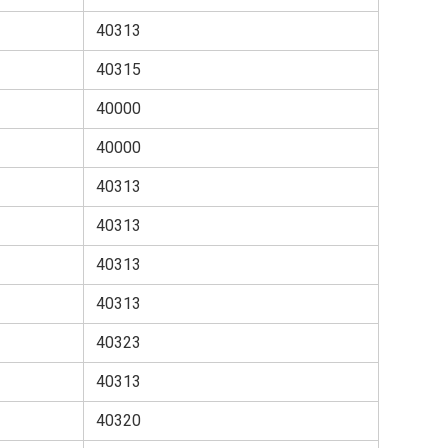
40313
40315
40000
40000
40313
40313
40313
40313
40323
40313
40320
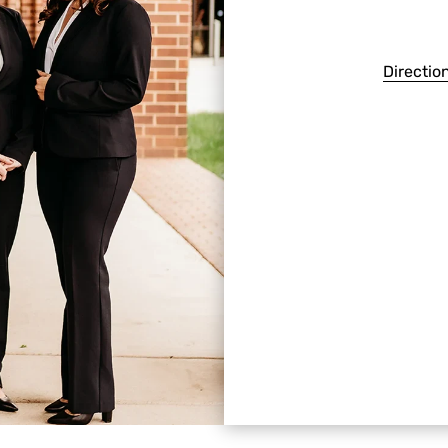
Directio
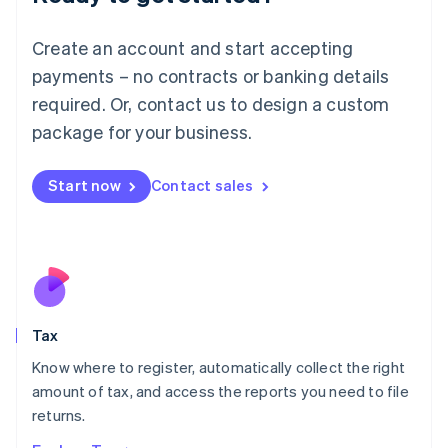
Lithuania
English
Create an account and start accepting
Luxembourg
payments – no contracts or banking details
Français
Deutsch
English
Mainland China
required. Or, contact us to design a custom
简体中文
English
package for your business.
Malaysia
English
简体中文
Malta
Start now
Contact sales
English
Mexico
Español
English
Netherlands
Nederlands
English
New Zealand
English
Tax
Norway
English
Know where to register, automatically collect the right
Poland
amount of tax, and access the reports you need to file
English
returns.
Portugal
Português
English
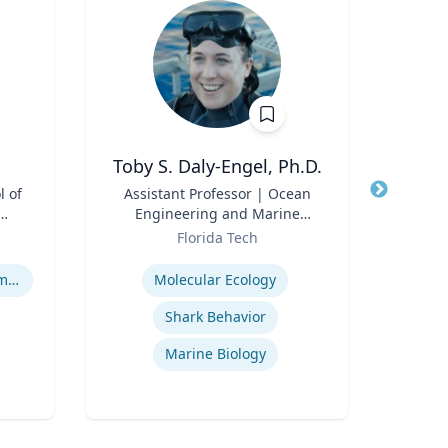
Toby S. Daly-Engel, Ph.D.
l of
Title
Assistant Professor | Ocean
Title
Assis
Engineering and Marine
and
Role
Sciences
Role
Florida Tech
Expertise
Expertis
Human Resource Management
Molecular Ecology
Shark Behavior
Cy
Marine Biology
A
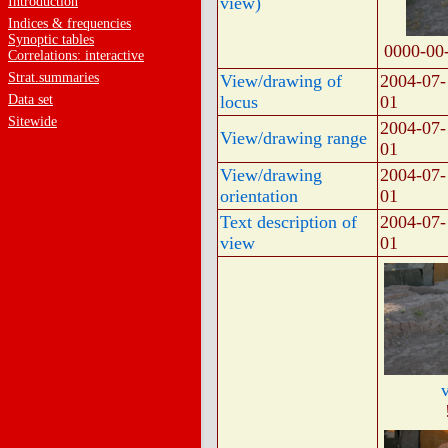
view)
Introduction
Indices & frequencies
Synoptic tables
0000-00
Correlations: interactive
Strat.summaries
View/drawing of
2004-07-
Data set
locus
01
Sitewide
2004-07-
View/drawing range
01
View/drawing
2004-07-
orientation
01
Text description of
2004-07-
view
01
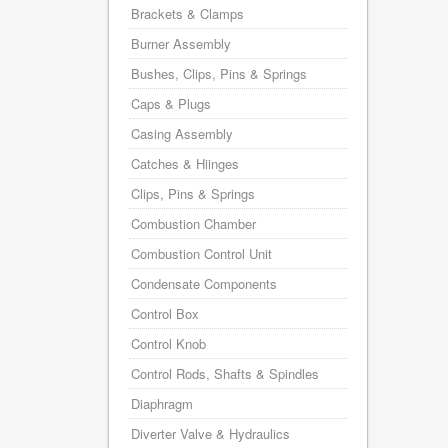
Brackets & Clamps
Burner Assembly
Bushes, Clips, Pins & Springs
Caps & Plugs
Casing Assembly
Catches & Hiinges
Clips, Pins & Springs
Combustion Chamber
Combustion Control Unit
Condensate Components
Control Box
Control Knob
Control Rods, Shafts & Spindles
Diaphragm
Diverter Valve & Hydraulics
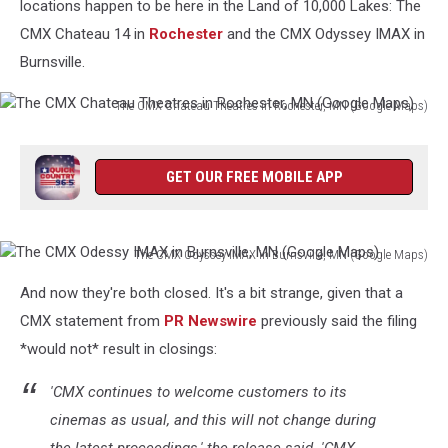
locations happen to be here in the Land of 10,000 Lakes: The
CMX Chateau 14 in
Rochester
and the CMX Odyssey IMAX in
Burnsville.
The CMX Chateau Theatres in Rochester, MN (Google Maps)
The
CMX
Chateau
GET OUR FREE MOBILE APP
Theatres
in
Rochester,
The CMX Odyssey IMAX in Burnsville, MN (Google Maps)
MN
The
(Google
And now they're both closed. It's a bit strange, given that a
CMX
Maps)
Odessy
CMX statement from
PR Newswire
previously said the filing
IMAX
*would not* result in closings:
in
Burnsville,
'CMX continues to welcome customers to its
MN
cinemas as usual, and this will not change during
(Google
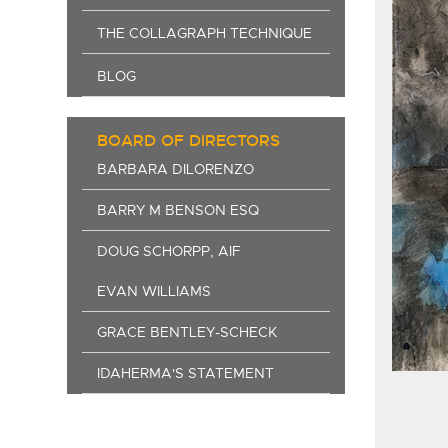
THE COLLAGRAPH TECHNIQUE
BLOG
BOARD OF DIRECTORS
BARBARA DILORENZO
BARRY M BENSON ESQ
DOUG SCHORPP, AIF
EVAN WILLIAMS
GRACE BENTLEY-SCHECK
IDAHERMA'S STATEMENT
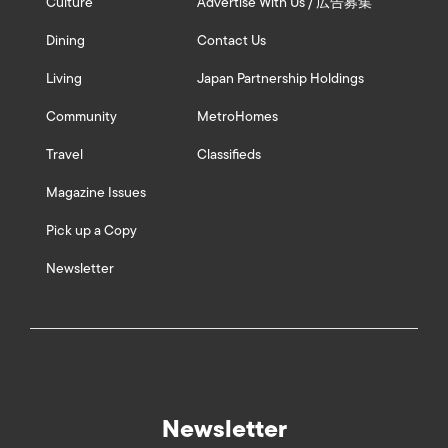
Culture
Advertise With Us / 広告募集
Dining
Contact Us
Living
Japan Partnership Holdings
Community
MetroHomes
Travel
Classifieds
Magazine Issues
Pick up a Copy
Newsletter
Newsletter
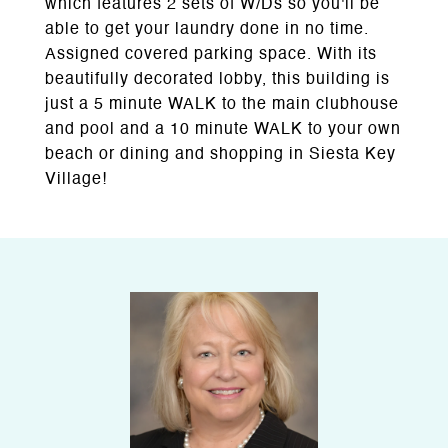
which features 2 sets of W/Ds so you'll be
able to get your laundry done in no time.
Assigned covered parking space. With its
beautifully decorated lobby, this building is
just a 5 minute WALK to the main clubhouse
and pool and a 10 minute WALK to your own
beach or dining and shopping in Siesta Key
Village!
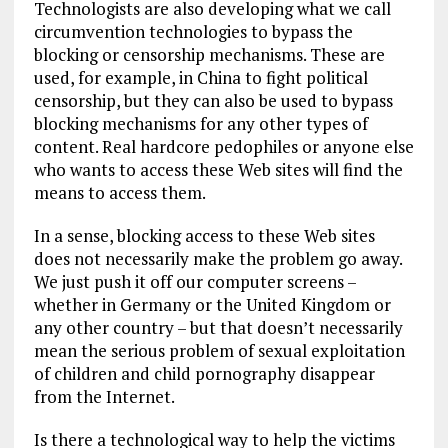
Technologists are also developing what we call
circumvention technologies to bypass the
blocking or censorship mechanisms. These are
used, for example, in China to fight political
censorship, but they can also be used to bypass
blocking mechanisms for any other types of
content. Real hardcore pedophiles or anyone else
who wants to access these Web sites will find the
means to access them.
In a sense, blocking access to these Web sites
does not necessarily make the problem go away.
We just push it off our computer screens –
whether in Germany or the United Kingdom or
any other country – but that doesn’t necessarily
mean the serious problem of sexual exploitation
of children and child pornography disappear
from the Internet.
Is there a technological way to help the victims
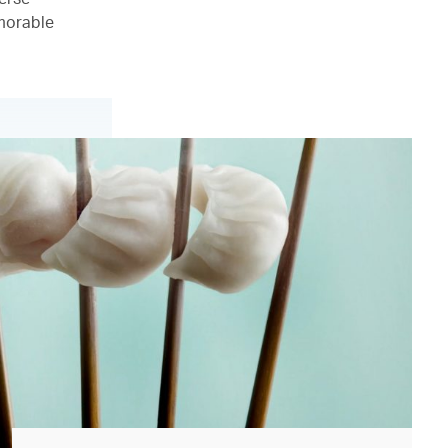
emorable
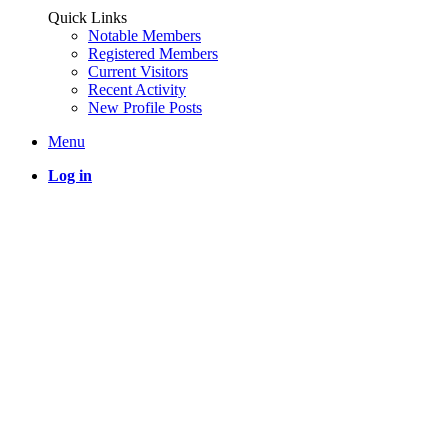
Quick Links
Notable Members
Registered Members
Current Visitors
Recent Activity
New Profile Posts
Menu
Log in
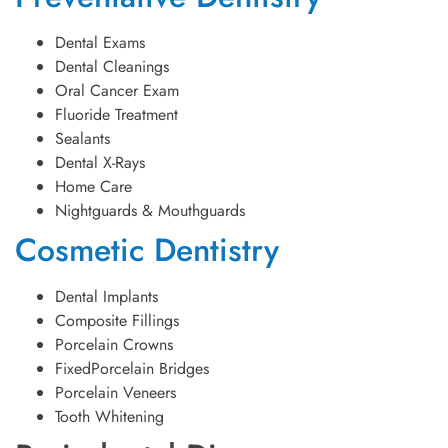
Dental Exams
Dental Cleanings
Oral Cancer Exam
Fluoride Treatment
Sealants
Dental X-Rays
Home Care
Nightguards & Mouthguards
Cosmetic Dentistry
Dental Implants
Composite Fillings
Porcelain Crowns
FixedPorcelain Bridges
Porcelain Veneers
Tooth Whitening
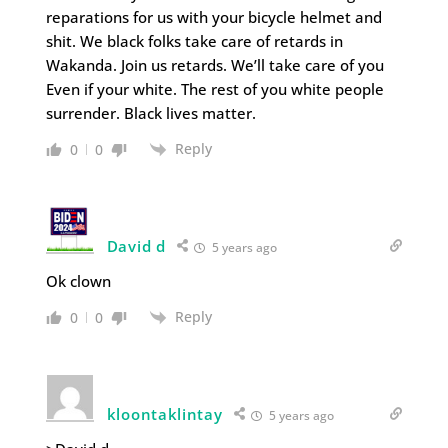
reparations for us with your bicycle helmet and
shit. We black folks take care of retards in
Wakanda. Join us retards. We’ll take care of you
Even if your white. The rest of you white people
surrender. Black lives matter.
Reply
0
0
David d
5 years ago
Ok clown
Reply
0
0
kloontaklintay
5 years ago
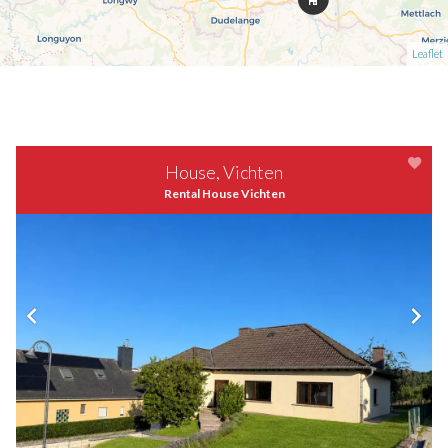
Leaflet
House, Vichten
Rental House Vichten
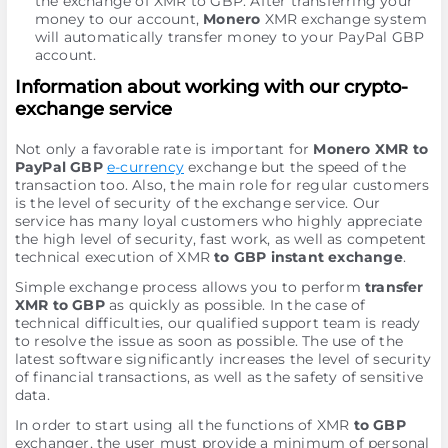
the exchange of XMR to GBP. After transferring your
money to our account,
Monero
XMR exchange systеm
will automatically transfer money to your PayPal GBP
account.
Information about working with our crypto-
exchange service
Not only a favorable rate is important for
Monero XMR to
PayPal GBP
e-currency
exchange but the speed of the
transaction too. Also, the main role for regular customers
is the level of security of the exchange service. Our
service has many loyal customers who highly appreciate
the high level of security, fast work, as well as competent
technical execution of XMR
to GBP instant exchange
.
Simple exchange process allows you to perform
transfer
XMR to GBP
as quickly as possible. In the case of
technical difficulties, our qualified support team is ready
to resolve the issue as soon as possible. The use of the
latest software significantly increases the level of security
of financial transactions, as well as the safety of sensitive
data.
In order to start using all the functions of XMR
to GBP
exchanger, the user must provide a minimum of personal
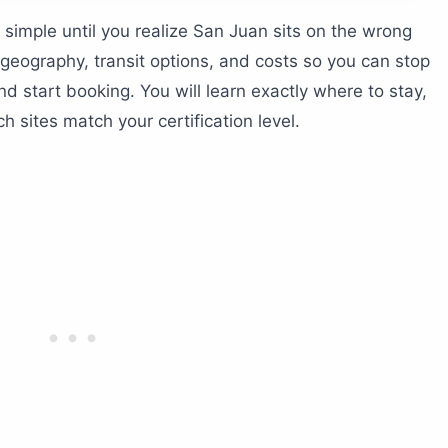
 — ferry or flight?
simple until you realize San Juan sits on the wrong
o Rico cost?
geography, transit options, and costs so you can stop
g in Puerto Rico?
d start booking. You will learn exactly where to stay,
 sites match your certification level.
 region?
nd Vieques
e walls
nd Desecheo Island
rn
 and beyond
ion level?
r beginners?
diving in San Juan?
tte should you follow?
erwater?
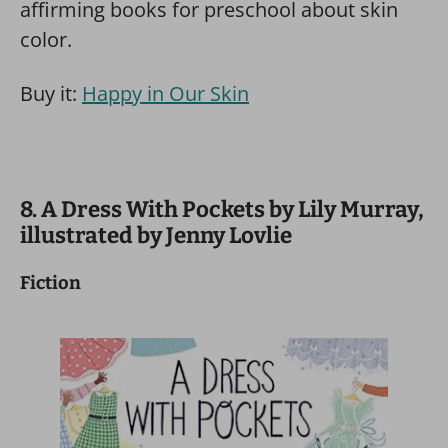
affirming books for preschool about skin
color.
Buy it:
Happy in Our Skin
8. A Dress With Pockets by Lily Murray,
illustrated by Jenny Lovlie
Fiction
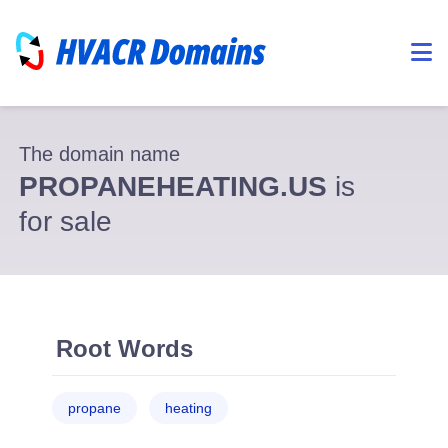
The domain name
PROPANEHEATING.US
is
for sale
Root Words
propane
heating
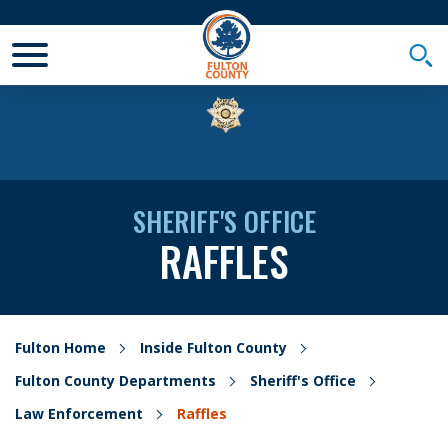
Toggle Mobile Menu
Togg
SHERIFF'S OFFICE
RAFFLES
Fulton Home
Inside Fulton County
Fulton County Departments
Sheriff's Office
Law Enforcement
Raffles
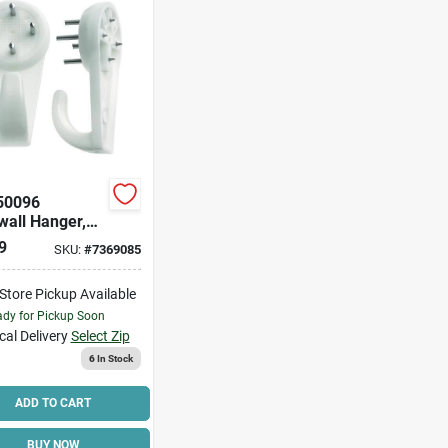
50096
wall Hanger,
, Plastic,
9
SKU:
#
7369085
e
-Store Pickup Available
dy for Pickup Soon
cal Delivery
Select Zip
6
In Stock
ADD TO CART
BUY NOW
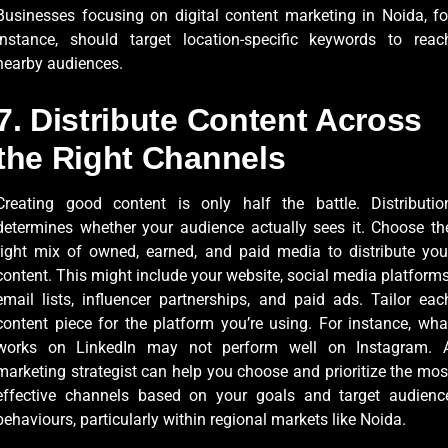
Businesses focusing on digital content marketing in Noida, fo
instance, should target location-specific keywords to reac
nearby audiences.
7. Distribute Content Across
the Right Channels
Creating good content is only half the battle. Distributio
determines whether your audience actually sees it. Choose th
right mix of owned, earned, and paid media to distribute you
content. This might include your website, social media platforms
email lists, influencer partnerships, and paid ads. Tailor eac
content piece for the platform you’re using. For instance, wha
works on LinkedIn may not perform well on Instagram. 
marketing strategist can help you choose and prioritize the mos
effective channels based on your goals and target audienc
behaviours, particularly within regional markets like Noida.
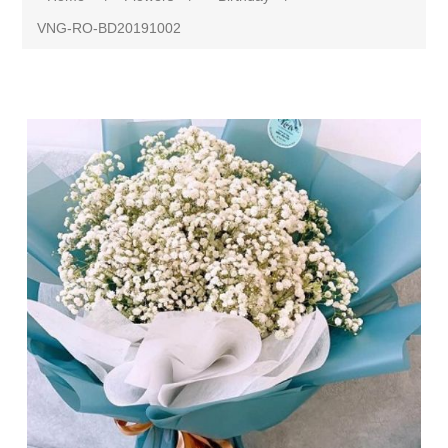
VNG-RO-BD20191002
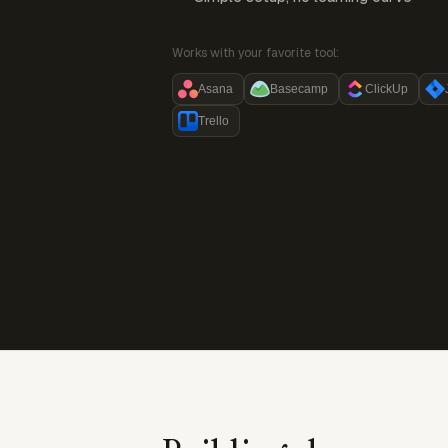
Works with your favorite tool:
Asana
Basecamp
ClickUp
Trello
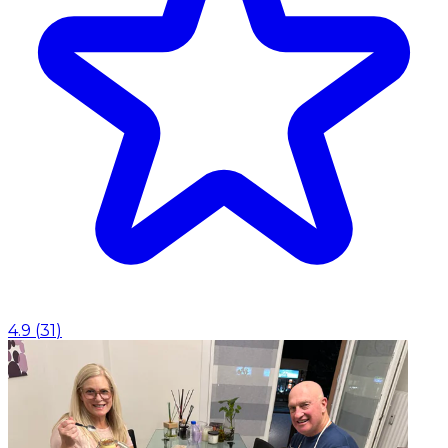
4.9
(
31
)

[Problem to solve]:
When copying, output the data exactly and leave out the pictures.

[Answer to the exercise]:
40313
40315
40000
40000
40313
40313
40313
40313
40323
40313
40320
Directio
Lithuania
English
Create an account and start accepting
Luxembourg
payments – no contracts or banking details
Français
Deutsch
English
Mainland China
required. Or, contact us to design a custom
简体中文
English
package for your business.
Malaysia
English
简体中文
Malta
Start now
Contact sales
English
Mexico
Español
English
Netherlands
Nederlands
English
New Zealand
English
Tax
Norway
English
Know where to register, automatically collect the right
Poland
amount of tax, and access the reports you need to file
English
returns.
Portugal
Português
English
Toby S. Daly-Engel, Ph.D.
l of
Title
Assistant Professor | Ocean
Title
Assis
Engineering and Marine
and
Role
Sciences
Role
Florida Tech
Expertise
Expertis
Human Resource Management
Molecular Ecology
Shark Behavior
Cy
Marine Biology
A
view)
Introduction
Indices & frequencies
Synoptic tables
0000-00
Correlations: interactive
Strat.summaries
View/drawing of
2004-07-
Data set
locus
01
Sitewide
2004-07-
View/drawing range
01
View/drawing
2004-07-
orientation
01
Text description of
2004-07-
view
01
Brackets & Clamps
Burner Assembly
Bushes, Clips, Pins & Springs
Caps & Plugs
Casing Assembly
Catches & Hiinges
Clips, Pins & Springs
Combustion Chamber
Combustion Control Unit
Condensate Components
Control Box
Control Knob
Control Rods, Shafts & Spindles
Diaphragm
Diverter Valve & Hydraulics
locations happen to be here in the Land of 10,000 Lakes: The
CMX Chateau 14 in
Rochester
and the CMX Odyssey IMAX in
Burnsville.
The CMX Chateau Theatres in Rochester, MN (Google Maps)
The
CMX
Chateau
GET OUR FREE MOBILE APP
Theatres
in
Rochester,
The CMX Odyssey IMAX in Burnsville, MN (Google Maps)
MN
The
(Google
And now they're both closed. It's a bit strange, given that a
CMX
Maps)
Odessy
CMX statement from
PR Newswire
previously said the filing
IMAX
*would not* result in closings:
in
Burnsville,
'CMX continues to welcome customers to its
MN
cinemas as usual, and this will not change during
(Google
THE COLLAGRAPH TECHNIQUE
BLOG
BOARD OF DIRECTORS
BARBARA DILORENZO
BARRY M BENSON ESQ
DOUG SCHORPP, AIF
EVAN WILLIAMS
GRACE BENTLEY-SCHECK
IDAHERMA'S STATEMENT
Culture
Advertise With Us / 広告募集
Dining
Contact Us
Living
Japan Partnership Holdings
Community
MetroHomes
Travel
Classifieds
Magazine Issues
Pick up a Copy
Newsletter
Newsletter
which features 2 sets of W/Ds so you'll be
able to get your laundry done in no time.
Assigned covered parking space. With its
beautifully decorated lobby, this building is
just a 5 minute WALK to the main clubhouse
and pool and a 10 minute WALK to your own
beach or dining and shopping in Siesta Key
Village!
Technologists are also developing what we call
circumvention technologies to bypass the
blocking or censorship mechanisms. These are
used, for example, in China to fight political
censorship, but they can also be used to bypass
blocking mechanisms for any other types of
content. Real hardcore pedophiles or anyone else
who wants to access these Web sites will find the
means to access them.
In a sense, blocking access to these Web sites
does not necessarily make the problem go away.
We just push it off our computer screens –
whether in Germany or the United Kingdom or
any other country – but that doesn’t necessarily
mean the serious problem of sexual exploitation
of children and child pornography disappear
from the Internet.
Is there a technological way to help the victims
emorable
Quick Links
Notable Members
Registered Members
Current Visitors
Recent Activity
New Profile Posts
Menu
Log in
Dental Exams
Dental Cleanings
Oral Cancer Exam
Fluoride Treatment
Sealants
Dental X-Rays
Home Care
Nightguards & Mouthguards
Cosmetic Dentistry
Dental Implants
Composite Fillings
Porcelain Crowns
FixedPorcelain Bridges
Porcelain Veneers
Tooth Whitening
reparations for us with your bicycle helmet and
shit. We black folks take care of retards in
Wakanda. Join us retards. We’ll take care of you
Even if your white. The rest of you white people
surrender. Black lives matter.
Reply
0
0
David d
5 years ago
Ok clown
Reply
0
0
kloontaklintay
5 years ago
Leaflet
House, Vichten
Rental House Vichten
the exchange of XMR to GBP. After transferring your
money to our account,
Monero
XMR exchange systеm
will automatically transfer money to your PayPal GBP
account.
Information about working with our crypto-
exchange service
Not only a favorable rate is important for
Monero XMR to
PayPal GBP
e-currency
exchange but the speed of the
transaction too. Also, the main role for regular customers
is the level of security of the exchange service. Our
service has many loyal customers who highly appreciate
the high level of security, fast work, as well as competent
technical execution of XMR
to GBP instant exchange
.
Simple exchange process allows you to perform
transfer
XMR to GBP
as quickly as possible. In the case of
technical difficulties, our qualified support team is ready
to resolve the issue as soon as possible. The use of the
latest software significantly increases the level of security
of financial transactions, as well as the safety of sensitive
data.
In order to start using all the functions of XMR
to GBP
exchanger, the user must provide a minimum of personal
 — ferry or flight?
simple until you realize San Juan sits on the wrong
o Rico cost?
geography, transit options, and costs so you can stop
g in Puerto Rico?
d start booking. You will learn exactly where to stay,
 sites match your certification level.
 region?
nd Vieques
e walls
nd Desecheo Island
rn
 and beyond
ion level?
r beginners?
diving in San Juan?
tte should you follow?
erwater?
affirming books for preschool about skin
color.
Buy it:
Happy in Our Skin
8. A Dress With Pockets by Lily Murray,
illustrated by Jenny Lovlie
Fiction
The domain name
PROPANEHEATING.US
is
for sale
Root Words
propane
heating
Toggle Mobile Menu
Togg
SHERIFF'S OFFICE
RAFFLES
Fulton Home
Inside Fulton County
Fulton County Departments
Sheriff's Office
Law Enforcement
Raffles
50096
wall Hanger,
, Plastic,
9
SKU:
#
7369085
e
-Store Pickup Available
dy for Pickup Soon
cal Delivery
Select Zip
6
In Stock
ADD TO CART
BUY NOW
Businesses focusing on digital content marketing in Noida, fo
instance, should target location-specific keywords to reac
nearby audiences.
7. Distribute Content Across
the Right Channels
Creating good content is only half the battle. Distributio
determines whether your audience actually sees it. Choose th
right mix of owned, earned, and paid media to distribute you
content. This might include your website, social media platforms
email lists, influencer partnerships, and paid ads. Tailor eac
content piece for the platform you’re using. For instance, wha
works on LinkedIn may not perform well on Instagram. 
marketing strategist can help you choose and prioritize the mos
effective channels based on your goals and target audienc
behaviours, particularly within regional markets like Noida.
VNG-RO-BD20191002
Works with your favorite tool:
Asana
Basecamp
ClickUp
Trello
4.9
(
31
)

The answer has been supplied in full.